The Anti-balaka is an alliance of militia groups based in the Central African Republic in the early 21st century said to be composed primarily of Christians. However, some church leaders have contested the claimed exclusively Christian character of such groups. The Tony Blair Faith Foundation and journalist Andrew Katz have noted that animists also participate in Anti-balaka groups. 

This militia formed in the Central African Republic after the rise to power of Michel Djotodia in 2013. Amnesty International reported in 2015 that some members of anti-balaka groups have forcibly converted Muslims to Christianity. Anti-balaka groups have also kidnapped, burnt and buried alive in public ceremonies women accused of being 'witches'.

Terminology

Though "anti-balaka" is often translated as "antimachete", its origin is explained:

History
Some commentators have said that village militias formed in the 1990s to protect against highwaymen were a precursor to the Antibalaka. Unable to provide security throughout the remote areas of the country, President François Bozizé organized, self-protection groups in 2009 to combat crime on the village level; these took the name Antibalaka.

In March 2013, President Bozizé (a Christian) was overthrown by a coup during the Central African Republic Civil War by a mostly Muslim rebel coalition known as Séléka. The leader of the Séléka, Michel Djotodia, became the first Muslim president of the country. With the disbanding of the army by Djotodia, many army members joined the militia, boosting their numbers and helping train them.

Djotodia announced the dissolution of the Séléka in September 2013, but most of the militias refused to disband. The Séléka and the anti-balaka engaged in a cycle of increasing violence.

As many Christians had more settled lifestyles and many Muslims were nomadic, competing claims to the land were another dimension of the tensions. In November 2013, the UN warned that the country was at risk of spiraling into genocide, and was "descending into complete chaos". France described the country as "...on the verge of genocide". On 2 December 2013, anti-balaka militiamen are suspected to have killed 12 people, including children, and wounded 30 others in an attack on the mostly-Muslim Fula in Boali, according to the government. This was amidst the Central African Republic conflict under the Djotodia administration.

Early 2014 marked a turning point; hardened by war and massacres, the anti-balaka committed multiple atrocities.
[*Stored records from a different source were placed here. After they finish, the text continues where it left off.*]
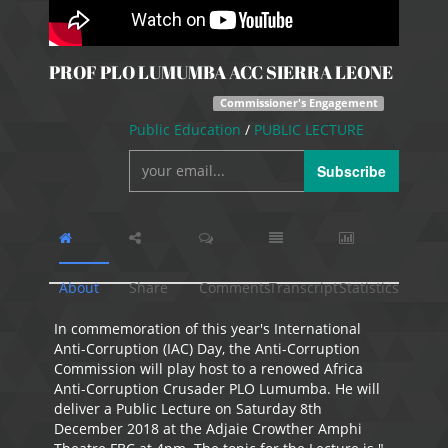
PROF PLO LUMUMBA ACC SIERRA LEONE
Commissioner's Engagement
Public Education
/
PUBLIC LECTURE
Subscribe
About
Share
Comments
Transcript
Statistics
In commemoration of this year's International
Anti-Corruption (IAC) Day, the Anti-Corruption
Commission will play host to a renowed Africa
Anti-Corruption Crusader PLO Lumumba. He will
deliver a Public Lecture on Saturday 8th
December 2018 at the Adjaie Crowther Amphi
In December 2013, UNICEF reported that in sectarian violence in Bangui, at least two children were beheaded and one of them was mutilated.

2014 
In 2014, Amnesty International reported several massacres committed by anti-balaka militias against Muslim civilians, forcing thousands of Muslims to flee the country. On 13 January more than 100 people were killed by Anti-balaka in Bossemptélé massacre.

In 2014, the corpse of Camille Lepage, a missing French photojournalist, was found by French soldiers in a truck used by Anti-Balaka members.

On 24 June 100 Anti-balaka fighters attacked Bambari. 46 people were killed and 28 wounded.

2017 
On 9 May 2017 Anti-balaka attacked UPC forces in Alindao before withdrawing to Mingala. On 13 May Anti-balaka attacked Bangassou killing more than 115 people including one peacekeeper. On 18 May heavy clashes erupted between Anti-balaka and ex-Seleka in Bria resulting in 26 deaths.

2018 
On 31 October Heavy clashes broke out between anti-Balaka and ex-Séléka fighters in Batangafo resulting in at least 15 deaths.

2019 

In 2019, an Anti-balaka leader in Satema killed a 14-year-old girl in a ritualistic way to increase profit from mines.

2020 
On 3 August Anti-balaka attacked Grimari blocking roads to Sibut and Bambari. FACA managed to recapture city the same day killing one Anti-balaka commander. On 23 October Clashes erupted between two factions of Anti-balaka in Batangafo. Clashes were also reported later between Anti-balaka and ex-Séléka in the city. Seven people were killed (including three civilians and four militiamen) and more than 100 injured. On 17 December On Anti-balaka joined Coalition of Patriots for Change. On 26 December Anti-balaka fighters from Kaga-Bandoro attacked Dekoa killing three Burundian peacekeepers. Three militiamen were arrested by MINUSCA forces.

2021 
Between 6 and 16 December 2021 Anti-balaka fighters from pro-government faction killed Muslim civilians in Boyo commune for their alleged links with UPC rebels.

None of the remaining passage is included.